While a shift in policy is needed in prison reform, individual members of society are also able to help independent of government involvement. In recent years, there has been an explosion of private businesses that actively hire formerly incarcerated men and women and reserve roles to provide them with a job. As consumers, we can support businesses that give these people a second chance. In Wheaton, Illinois, where I attend college, there is a company called Second Chance Coffee Co. that was established for the express purpose of hiring those formerly incarcerated. The founder, Pete Leonard, sees his company as a ministry opportunity to help those who are often left on the margins of society.

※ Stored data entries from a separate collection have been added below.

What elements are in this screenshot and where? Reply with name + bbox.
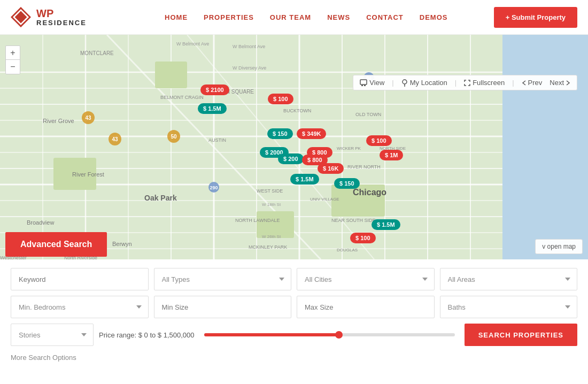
svg-rect-77 — [361, 85, 363, 86]
prev-button[interactable]: Prev — [522, 79, 543, 87]
svg-text:50: 50 — [171, 134, 177, 140]
map-pin-14[interactable]: $ 1.5M — [372, 219, 400, 230]
search-properties-button[interactable]: SEARCH PROPERTIES — [465, 324, 577, 346]
open-map-button[interactable]: v open map — [535, 239, 583, 254]
svg-text:W Belmont Ave: W Belmont Ave — [176, 41, 209, 47]
svg-rect-76 — [360, 80, 367, 85]
map-pin-3[interactable]: $ 150 — [267, 128, 293, 139]
svg-point-79 — [403, 80, 407, 84]
map-pin-0[interactable]: $ 2100 — [200, 85, 229, 95]
prev-icon — [522, 80, 526, 86]
svg-text:AUSTIN: AUSTIN — [208, 137, 226, 143]
map-toolbar: View | My Location | Fullscreen | Prev N… — [353, 75, 577, 90]
svg-text:W 26th St: W 26th St — [262, 234, 281, 239]
all-areas-select[interactable]: All Areas — [440, 268, 578, 290]
logo-text: WP RESIDENCE — [36, 7, 87, 27]
min-size-input[interactable] — [154, 296, 292, 318]
header: WP RESIDENCE HOME PROPERTIES OUR TEAM NE… — [0, 0, 588, 35]
view-label: View — [369, 79, 384, 87]
price-slider-thumb[interactable] — [335, 331, 343, 339]
price-slider[interactable] — [204, 333, 455, 336]
price-slider-fill — [204, 333, 339, 336]
svg-text:W 18th St: W 18th St — [262, 202, 281, 207]
logo-icon — [11, 7, 31, 27]
svg-text:W Diversey Ave: W Diversey Ave — [233, 65, 266, 71]
more-search-options[interactable]: More Search Options — [11, 351, 577, 364]
svg-text:Chicago: Chicago — [353, 188, 386, 197]
search-row-1: All Types All Cities All Areas — [11, 268, 577, 290]
svg-text:MONTCLARE: MONTCLARE — [80, 50, 114, 56]
map-pin-4[interactable]: $ 349K — [297, 128, 326, 139]
advanced-search-button[interactable]: Advanced Search — [5, 232, 107, 257]
svg-rect-2 — [502, 35, 588, 259]
svg-text:Oak Park: Oak Park — [144, 194, 177, 202]
nav-home[interactable]: HOME — [165, 13, 188, 21]
map-pin-12[interactable]: $ 1.5M — [290, 174, 319, 185]
next-button[interactable]: Next — [550, 79, 570, 87]
svg-text:UNIV VILLAGE: UNIV VILLAGE — [310, 197, 339, 202]
map-background: Oak Park Chicago River Grove River Fores… — [0, 35, 588, 259]
map-container: Oak Park Chicago River Grove River Fores… — [0, 35, 588, 259]
my-location-button[interactable]: My Location — [401, 79, 447, 87]
svg-text:43: 43 — [85, 115, 91, 121]
stories-select[interactable]: Stories — [11, 324, 94, 346]
map-pin-11[interactable]: $ 16K — [318, 163, 344, 174]
svg-text:River Forest: River Forest — [72, 171, 104, 178]
svg-text:River Grove: River Grove — [43, 118, 74, 124]
svg-text:NORTH LAWNDALE: NORTH LAWNDALE — [235, 218, 280, 223]
baths-select[interactable]: Baths — [440, 296, 578, 318]
svg-rect-29 — [155, 62, 187, 88]
svg-text:RIVER NORTH: RIVER NORTH — [347, 164, 381, 170]
svg-text:WICKER PK: WICKER PK — [337, 146, 361, 151]
nav-our-team[interactable]: OUR TEAM — [270, 13, 311, 21]
fullscreen-label: Fullscreen — [473, 79, 505, 87]
submit-property-button[interactable]: + Submit Property — [494, 7, 577, 28]
next-label: Next — [550, 79, 564, 87]
max-size-input[interactable] — [297, 296, 435, 318]
view-button[interactable]: View — [360, 79, 384, 87]
logo-residence: RESIDENCE — [36, 19, 87, 27]
main-nav: HOME PROPERTIES OUR TEAM NEWS CONTACT DE… — [119, 13, 494, 21]
map-pin-10[interactable]: $ 1M — [380, 150, 403, 160]
zoom-out-button[interactable]: − — [6, 60, 20, 74]
nav-news[interactable]: NEWS — [327, 13, 350, 21]
svg-text:OLD TOWN: OLD TOWN — [355, 112, 381, 117]
all-cities-select[interactable]: All Cities — [297, 268, 435, 290]
zoom-in-button[interactable]: + — [6, 46, 20, 60]
keyword-input[interactable] — [11, 268, 149, 290]
svg-text:NEAR SOUTH SIDE: NEAR SOUTH SIDE — [331, 218, 376, 223]
svg-text:BUCKTOWN: BUCKTOWN — [283, 108, 311, 113]
zoom-controls: + − — [5, 45, 20, 74]
logo-wp: WP — [36, 7, 87, 19]
map-pin-8[interactable]: $ 200 — [278, 153, 304, 164]
nav-contact[interactable]: CONTACT — [366, 13, 404, 21]
map-pin-5[interactable]: $ 100 — [366, 135, 392, 146]
svg-text:290: 290 — [210, 185, 218, 190]
svg-text:DOUGLAS: DOUGLAS — [337, 248, 358, 252]
map-pin-15[interactable]: $ 100 — [350, 233, 376, 243]
svg-text:W Belmont Ave: W Belmont Ave — [233, 44, 265, 49]
fullscreen-button[interactable]: Fullscreen — [464, 79, 505, 87]
my-location-label: My Location — [410, 79, 447, 87]
search-form: All Types All Cities All Areas Min. Bedr… — [0, 259, 588, 369]
svg-text:43: 43 — [112, 136, 118, 142]
svg-text:MCKINLEY PARK: MCKINLEY PARK — [249, 244, 287, 250]
price-label: Price range: $ 0 to $ 1,500,000 — [99, 331, 195, 339]
map-pin-13[interactable]: $ 150 — [334, 178, 360, 189]
nav-demos[interactable]: DEMOS — [420, 13, 448, 21]
location-pin-icon — [401, 79, 408, 87]
nav-properties[interactable]: PROPERTIES — [204, 13, 254, 21]
prev-label: Prev — [528, 79, 543, 87]
svg-text:BELMONT CRAGIN: BELMONT CRAGIN — [160, 95, 204, 100]
svg-text:Berwyn: Berwyn — [112, 241, 132, 247]
logo: WP RESIDENCE — [11, 7, 87, 27]
map-pin-2[interactable]: $ 1.5M — [198, 103, 227, 114]
svg-rect-78 — [364, 85, 366, 86]
view-icon — [360, 79, 367, 87]
price-range-row: Stories Price range: $ 0 to $ 1,500,000 … — [11, 324, 577, 346]
search-row-2: Min. Bedrooms Baths — [11, 296, 577, 318]
svg-text:WEST SIDE: WEST SIDE — [257, 188, 283, 194]
all-types-select[interactable]: All Types — [154, 268, 292, 290]
min-bedrooms-select[interactable]: Min. Bedrooms — [11, 296, 149, 318]
map-pin-1[interactable]: $ 100 — [268, 94, 293, 104]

In addition, his coffee brand, I Have a Bean, is a successful product. It is now sold at 11 Whole Foods in the Chicagoland area and is the top selling coffee out of 90 different brands in four of the stores.
Another Christian entrepreneur named Pete Ochs uses the PIECP program to support, minister, and employ prisoners in a maximum-security prison. He rents prison space and hires prisoners to work for one of his companies, Seat King, making seats for cars and tractors. His goal is to empower men within the prison system through job creation. Both of these companies are successful, sustainable organizations while also integrating compassion and support for the currently or formerly incarcerated. For those who genuinely care about the redemption and restoration of all people, including those once convicted of crime, we should seek to support and promote companies such as Second Chance Coffee Co. and Seat King.
As Prison Fellowship founder Chuck Colson once said, “The ground is level at the foot of the cross.” When we look at human nature from the humility afforded in Jesus, it is easier to see formerly incarcerated men and women in a loving light. In order to see full reintegration into society, it is our responsibility as Christians to care for and love the formerly incarcerated individuals in our communities.